This is one hell of a wake up call. Truly excellent with numerous highlight tracks that will stand the test of time.

Between 4.5 and 5 Viking Families.

Review by BrufordFreak
COLLABORATOR Honorary Collaborator
4 stars What a nice find! And how heartwarming that it's 'all in the family' Bender! What comes through most in this album is the unabashed enthusiasm for making music. The songs here are very fresh, quite unpredictable (except maybe the drums and lyrics), and full of many quite astounding soli chord, key, tempo and mood shifts. The album is basically five prog songs with four brief interludes serving a s spacers between the two. I'm not going to review each song. I find each long song to be excellent with the opener, "The Hand that Feeds You," the seventh, "Dreamscape," and the finale, "Soulprint," to be ready to be launched into the pantheon of classic prog songs. The vocals are great, the drums and the rhythm section quite adequate, the guitarist is mega-talented and quite creative--reminding me of JON MITCHELL (KINO, ARENA, FROST*) (IMO, one of 21st Century prog's two or three greatest guitarists)--but it is the keyboard player(s) that blows me away. The solos are completely "outside the box," creative/innovative, amazing, and cool. And even background key work is, to me, astounding for its unpredictability and yet perfection. Definitely a band to watch--and an album I will listen to again and again--one of the few, so far, from this year. While the lyrical content is a bit sappy and atypical for prog, I enjoy the personal and familial sentimentality.
Review by lazland
5 stars To me, the whole purpose of this wonderful website of ours is the opportunity to discover great (and some not so great) new artists and bands, who you would not otherwise have come across in day to day listening or record shop browsing. Stuff that moves you beyond the typical and classical music of the genre, as great as that music is. I have found so much great music since joining, and to the list of exceptional talents must surely be added this incredible band from Sweden, and the highlight of what has been a very good year for new music.
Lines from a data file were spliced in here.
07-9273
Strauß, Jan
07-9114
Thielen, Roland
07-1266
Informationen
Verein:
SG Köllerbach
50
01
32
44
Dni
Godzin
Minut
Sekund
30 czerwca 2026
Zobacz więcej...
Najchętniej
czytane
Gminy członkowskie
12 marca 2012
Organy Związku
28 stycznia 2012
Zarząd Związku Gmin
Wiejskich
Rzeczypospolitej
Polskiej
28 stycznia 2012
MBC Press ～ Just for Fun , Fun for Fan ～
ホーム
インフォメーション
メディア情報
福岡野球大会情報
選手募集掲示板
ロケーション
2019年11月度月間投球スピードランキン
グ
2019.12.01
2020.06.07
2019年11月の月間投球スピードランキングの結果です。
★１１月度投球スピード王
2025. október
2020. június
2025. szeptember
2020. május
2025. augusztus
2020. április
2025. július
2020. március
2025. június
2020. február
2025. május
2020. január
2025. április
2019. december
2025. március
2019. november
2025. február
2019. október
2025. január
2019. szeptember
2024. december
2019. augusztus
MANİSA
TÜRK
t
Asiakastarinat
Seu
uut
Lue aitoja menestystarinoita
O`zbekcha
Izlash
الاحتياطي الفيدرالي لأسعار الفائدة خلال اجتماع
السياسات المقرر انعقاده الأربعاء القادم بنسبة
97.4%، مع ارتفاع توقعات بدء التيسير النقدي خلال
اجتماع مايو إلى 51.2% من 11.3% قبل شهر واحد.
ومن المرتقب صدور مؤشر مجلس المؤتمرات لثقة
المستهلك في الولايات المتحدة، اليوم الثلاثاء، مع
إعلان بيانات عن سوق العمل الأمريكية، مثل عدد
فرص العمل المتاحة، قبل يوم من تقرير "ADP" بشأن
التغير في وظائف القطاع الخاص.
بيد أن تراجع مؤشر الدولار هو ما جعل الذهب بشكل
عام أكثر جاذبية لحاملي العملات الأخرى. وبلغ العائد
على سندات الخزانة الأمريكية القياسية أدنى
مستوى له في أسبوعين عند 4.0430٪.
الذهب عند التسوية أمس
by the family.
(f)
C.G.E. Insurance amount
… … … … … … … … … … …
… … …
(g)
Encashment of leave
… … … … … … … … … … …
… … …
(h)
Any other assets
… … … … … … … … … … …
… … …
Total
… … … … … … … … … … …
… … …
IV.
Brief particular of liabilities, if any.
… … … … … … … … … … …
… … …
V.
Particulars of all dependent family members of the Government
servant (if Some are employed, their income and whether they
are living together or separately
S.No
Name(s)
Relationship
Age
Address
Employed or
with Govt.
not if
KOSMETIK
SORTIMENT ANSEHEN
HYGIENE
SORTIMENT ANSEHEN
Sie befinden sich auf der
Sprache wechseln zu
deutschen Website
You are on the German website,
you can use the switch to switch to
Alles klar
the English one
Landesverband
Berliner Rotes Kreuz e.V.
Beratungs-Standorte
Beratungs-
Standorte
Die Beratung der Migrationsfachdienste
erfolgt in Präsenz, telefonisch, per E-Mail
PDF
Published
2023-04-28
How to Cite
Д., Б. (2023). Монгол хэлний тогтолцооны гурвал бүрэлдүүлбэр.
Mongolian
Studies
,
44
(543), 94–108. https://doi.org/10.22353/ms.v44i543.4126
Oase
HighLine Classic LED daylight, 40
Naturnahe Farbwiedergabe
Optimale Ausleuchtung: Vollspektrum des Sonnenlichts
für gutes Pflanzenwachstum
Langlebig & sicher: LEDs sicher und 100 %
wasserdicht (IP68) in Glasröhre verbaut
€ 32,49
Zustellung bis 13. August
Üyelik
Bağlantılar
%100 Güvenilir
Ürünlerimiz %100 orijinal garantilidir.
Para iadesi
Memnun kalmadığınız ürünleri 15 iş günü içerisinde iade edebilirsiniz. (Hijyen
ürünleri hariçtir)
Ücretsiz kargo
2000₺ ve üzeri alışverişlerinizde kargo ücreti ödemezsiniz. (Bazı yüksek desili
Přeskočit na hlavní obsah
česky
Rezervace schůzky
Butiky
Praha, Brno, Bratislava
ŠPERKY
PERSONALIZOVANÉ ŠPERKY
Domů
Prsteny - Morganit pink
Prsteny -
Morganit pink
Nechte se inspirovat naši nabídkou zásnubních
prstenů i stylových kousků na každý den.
Introitus (another name for the vaginal orifice, apparently!) are a Swedish project led by Mats Bender, and feature a host of family members in support. This is their second release, and it will not be too long until I get the debut based upon this wondrous work. For this unashamed classical neo-progressive band have produced in Elements an utter masterpiece, and one that will be on the Lazland deck for many years to come.

Opener, The Hand That Feeds You, starts off in a loud and bombastic fashion, with passages clearly inspired by the heavier moments of bands such as IQ and Pallas. In other words, classic neo-prog. This, however, is not the be all and end all of this band, for within each track there is a multitude of moods, influences, and tempos. Four minutes in, we get the most beautiful acoustic guitar and flute, drawing in a more melodic passage that takes you right back to 1972, except that it is bang up to date in a modern and unique production. This leads up to a superb electric guitar solo, and we have a denouement that is epic in statement, and epic in delivery, with some lilting Celtic chants backed by keyboards reminiscent of Mark Kelly at his best.

Earth is the first of the short "Elements" instrumentals and this leads us into the first of the two tracks on this album that can only be described as attaining that perfect genius status in music, Like Always. This is a wondrous ballad, with an incredible vocal performance by Bender's wife, Anna. This is a moving love song which takes you to heights that are almost impossible to reach. The guitar solo and lyrics/vocals at the end are fantastic, and the love that created this love song is, you know, utterly genuine and utterly perfect in its musical delivery. So good, this track is exhausting.

Wind is the second short instrumental element, and reminds me, with its flute section, of I Talk To The Wind. This takes us to Restless, which has an uplifting, soulful guitar solo before moving into its first, very noisy, and very neo phase. At times manic, but never less than interesting, in particular with Mat's keyboard performance. Half way through, the track settles down into a lovely pastoral pastiche, before gradually building up to match the volume and intensity of the opening track. There are, amongst all this, some very nice Celtic chants that I am sure will appeal to fans of bands such as Mostly Autumn and other prog folk.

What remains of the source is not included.